彼女の瞳が妙に潤んでいる所為か?それともいつもよりも艶っぽい表情をしている所為か?
「ううっ…それをそれを私から言わせる気ですか…」
「すまん…」
「…ス……先に……たい」かすれたような小声はこちらの耳に良く届かない。
ただ、その少しハスキーな声を聞いているだけで、無性に鼓動は高鳴る。
やはり、女は凄い。
「よく…聞こえないのだが」
「キ…キスより先に…進みたいって…言ったんですよっ」
キスより先…その言葉の意味を理解し、想像し。
顔が、熱くなる。俺の顔も、真っ赤になっているかもしれなかった。確かに付き合い始めて、まだ、キスより先には進まなかったが。
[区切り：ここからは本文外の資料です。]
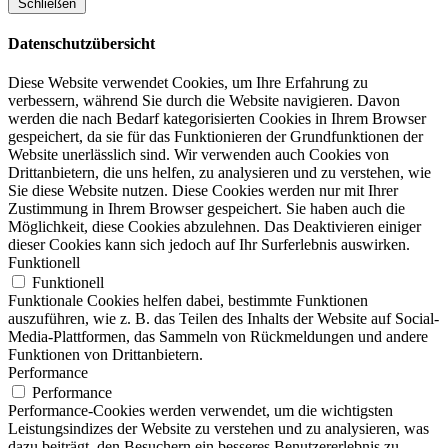
Schließen
Datenschutzübersicht
Diese Website verwendet Cookies, um Ihre Erfahrung zu
verbessern, während Sie durch die Website navigieren. Davon
werden die nach Bedarf kategorisierten Cookies in Ihrem Browser
gespeichert, da sie für das Funktionieren der Grundfunktionen der
Website unerlässlich sind. Wir verwenden auch Cookies von
Drittanbietern, die uns helfen, zu analysieren und zu verstehen, wie
Sie diese Website nutzen. Diese Cookies werden nur mit Ihrer
Zustimmung in Ihrem Browser gespeichert. Sie haben auch die
Möglichkeit, diese Cookies abzulehnen. Das Deaktivieren einiger
dieser Cookies kann sich jedoch auf Ihr Surferlebnis auswirken.
Funktionell
Funktionell
Funktionale Cookies helfen dabei, bestimmte Funktionen
auszuführen, wie z. B. das Teilen des Inhalts der Website auf Social-
Media-Plattformen, das Sammeln von Rückmeldungen und andere
Funktionen von Drittanbietern.
Performance
Performance
Performance-Cookies werden verwendet, um die wichtigsten
Leistungsindizes der Website zu verstehen und zu analysieren, was
dazu beiträgt, den Besuchern ein besseres Benutzererlebnis zu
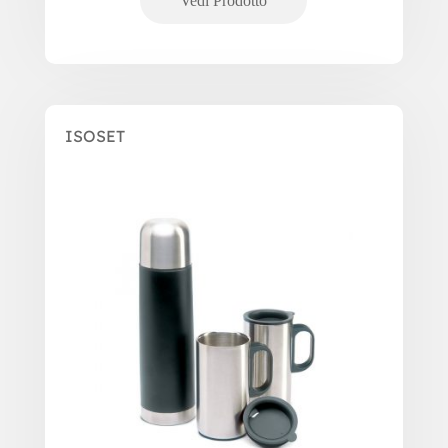
ISOSET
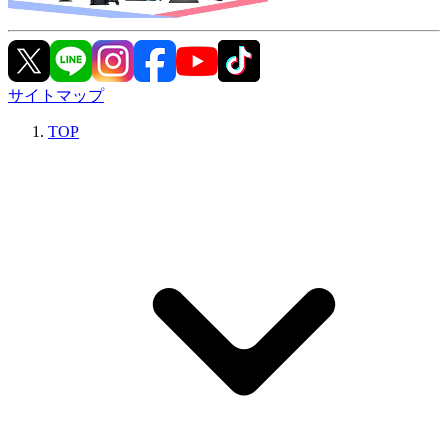
サイトマップ
TOP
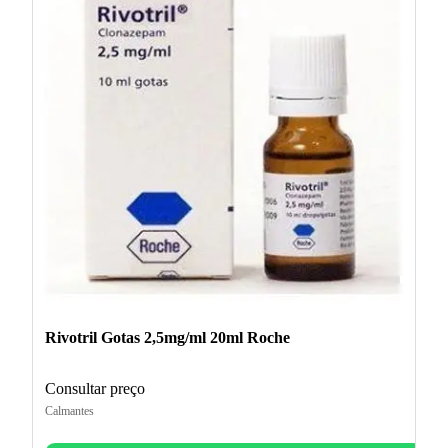
Rivotril Gotas 2,5mg/ml 20ml Roche
Consultar preço
Calmantes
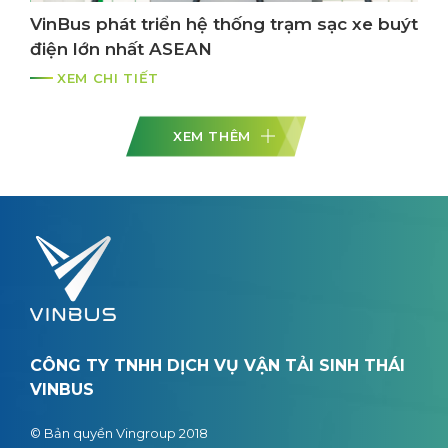
VinBus phát triển hệ thống trạm sạc xe buýt
điện lớn nhất ASEAN
XEM CHI TIẾT
XEM THÊM
CÔNG TY TNHH DỊCH VỤ VẬN TẢI SINH THÁI
VINBUS
© Bản quyền Vingroup 2018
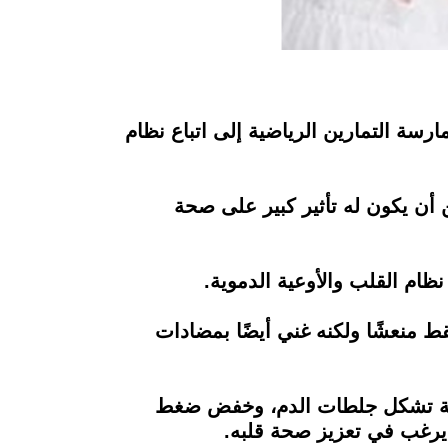
سة التمارين الرياضية إلى اتباع نظام
ن أن يكون له تأثير كبير على صحة
ام القلب والأوعية الدموية.
ط منعشًا ولكنه غني أيضًا بمضادات
لية تشكل جلطات الدم، وخفض ضغط
من يرغب في تعزيز صحة قلبه.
「今…それを言うか…」今までのこの雰囲気で、この流れで。
心臓の鼓動は最高潮。俺は大いに動揺していた。不快ではなかったが。
凛。お前のその言葉がそれを狙っていたのなら予想以上の効果を上げたぞッ!
「今日は…どこまでします?」上目遣いで聞いてくる凛。いかん、反則的に可愛い。
「ど、どこまで…。その、なんだ。危険な日だったりするのか?」
「…寧ろ安全な日、です」
「むぅ…」まずい、断る理由がかけらも無いぞ。選択肢だったら無数に増えたが。
「剛さん」
「な…なんだ?」
「すき」その言葉で、俺の中の何かが切れた。気がつけば、俺は彼女を押し倒していた。
こうして、ひとまず問題は解決の道へと向かおうとしていた。
その後の事を話すのは余りに抵抗があるので許しては貰えないだろうか。